The world around us

Jacqueline Yallop, author of Kissing Alice
Jacqueline Yallop, author of Kissing Alice

OVER the last few months Jacqueline Yallop has had two books published which each reflect the worlds she inhabits.

The former curator of the Ruskin Gallery in Sheffield has written a factual work, Magpies, Squirrels and Thieves: How the Victorians Collected the World, which looks at the 19th-century origins of museums in Britain.

Out this month is her second novel, Obedience, which is set in south-west France which has been her home for several years. It is a story which moves back and forth from today to the Second World War as the closing of a convent forces a nun to leave her cloistered home after more than 70 years and confront a disgrace from her past which involved collaboration, betrayal, illicit love and a crisis of faith.

“I think this is a novel I couldn’t have written until I came here,” says Yallop. Not only that but being newly arrived and thus “still having an objectivity about a place and seeing it for the first time,” she adds. “There were stories you heard and I was surprised how alive the war memories were. Living in an occupied country is a very different experience to the UK’s and the impression we get of the war years.

“Neighbours and friends talked about what went on, things like a German soldier being murdered in a shop and the body whisked away and hidden. There’s a village near here which was destroyed and then rebuilt by German prisoners of war of which apparently there were thousands. Little things make you realise it is embedded in communities for generations.”

While the wartime part of the story came from real stories, the convent side was pure imagination, although the idea was sparked by a real event.

“Not long after we began living here the grey-stone convent in the middle of the village was closed and the old nuns were moved out. It got me thinking about the idea of living for 50 or 60 years in a very close environment and suddenly having to move into a new world,” she continues. “Also I was brought up as a Catholic and went to primary school in a convent and had childhood memories. As children we are very aware of such things as a big echoing space and areas you are not allowed to go in.”

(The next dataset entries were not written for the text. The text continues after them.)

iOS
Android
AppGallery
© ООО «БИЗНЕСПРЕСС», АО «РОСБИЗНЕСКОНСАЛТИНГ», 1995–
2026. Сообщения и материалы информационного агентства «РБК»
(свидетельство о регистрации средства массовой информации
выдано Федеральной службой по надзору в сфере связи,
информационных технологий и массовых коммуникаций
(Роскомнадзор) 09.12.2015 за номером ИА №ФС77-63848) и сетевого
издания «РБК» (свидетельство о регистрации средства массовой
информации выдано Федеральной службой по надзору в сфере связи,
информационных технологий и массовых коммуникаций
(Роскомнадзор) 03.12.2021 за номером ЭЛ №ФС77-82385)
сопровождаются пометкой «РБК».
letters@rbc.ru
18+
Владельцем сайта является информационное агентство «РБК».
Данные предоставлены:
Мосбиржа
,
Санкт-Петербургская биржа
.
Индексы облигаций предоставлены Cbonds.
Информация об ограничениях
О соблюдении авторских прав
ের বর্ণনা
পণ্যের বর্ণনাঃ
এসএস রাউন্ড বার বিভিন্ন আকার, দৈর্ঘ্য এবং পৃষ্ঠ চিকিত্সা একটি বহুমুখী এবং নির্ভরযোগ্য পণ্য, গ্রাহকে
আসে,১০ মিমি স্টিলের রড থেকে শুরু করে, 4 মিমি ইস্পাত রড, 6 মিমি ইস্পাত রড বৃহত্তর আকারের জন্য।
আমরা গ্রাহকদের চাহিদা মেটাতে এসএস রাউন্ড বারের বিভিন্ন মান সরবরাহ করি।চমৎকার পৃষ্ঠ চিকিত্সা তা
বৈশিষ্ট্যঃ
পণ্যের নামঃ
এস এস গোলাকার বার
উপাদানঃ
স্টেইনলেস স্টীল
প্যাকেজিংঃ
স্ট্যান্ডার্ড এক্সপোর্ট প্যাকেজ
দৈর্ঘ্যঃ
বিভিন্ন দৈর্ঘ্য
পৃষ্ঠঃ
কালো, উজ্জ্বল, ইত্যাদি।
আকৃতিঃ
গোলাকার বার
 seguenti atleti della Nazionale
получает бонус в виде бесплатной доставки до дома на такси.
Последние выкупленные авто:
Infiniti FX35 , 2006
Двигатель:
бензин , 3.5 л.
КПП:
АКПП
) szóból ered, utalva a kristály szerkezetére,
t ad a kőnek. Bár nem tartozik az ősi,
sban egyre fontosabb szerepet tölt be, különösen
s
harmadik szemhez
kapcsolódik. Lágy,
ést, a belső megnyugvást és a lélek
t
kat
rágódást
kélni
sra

Obedience has taken a while to come to fruition, admits Yallop. “We have been in France seven years now and I started the novel soon after so it has been on the go for five or six years. It’s taken a long time and I put it aside to write my first published novel, Kissing Alice.”

And, of course, the non-fiction book, Magpies, Squirrels and Thieves. Was that something that has also in the pipeline for been a long time?

“After leaving the Ruskin I did a PhD in 19th-century literature at the University of Sheffield and part of the research for the book came out of that – the germ of the idea, perhaps. When I got a publisher for my fiction I talked about it and decided to explore it further and make it more accessible to the general reader.”

How easy was that to do from rural France? “Some of the research was in my pocket but there was quite a lot more that had to be done. Some of it could be done online or you could order books to be sent out here but sometimes it meant going to the British Library or other libraries.

“It was a case of being organised so that if I was going to spend a week in London researching then I needed to make sure I did everything I required because it was no good getting home and remembering something you should have done. It was also good meeting real people in the course of it whereas writing a novel is solitary.”

Jacqueline Yallop says she and her partner feel settled in France now and see no reason why that shouldn’t continue. “I come to Sheffield to visit family and friends and see what’s happening at the galleries.

“It’s very rural and quiet which is good for work. What I miss about Sheffield or living in a city is cultural things.You can’t go to the Crucible and see a play whenever you want. You have to make an effort to see theatre or art or even decent cinema.

“If I want a cultural fix, it’s a case again of being organised. But in other respects it’s a lot easier than it was. When we first came here we didn’t have broadband, now doing stuff online is easy. It’s amazing.”

She has plans for another non-fiction study of the 19th century and objects – “but not art-focused this time, more about science” – and a novel . “It won’t be set in France, though. I don’t want to get stuck in one place but the period will be similar.”

lObedience, Atlantic Books £12.99; Magpies, Squirrels and Thieves: How the Victorians Collected the World (Atlantic, £25).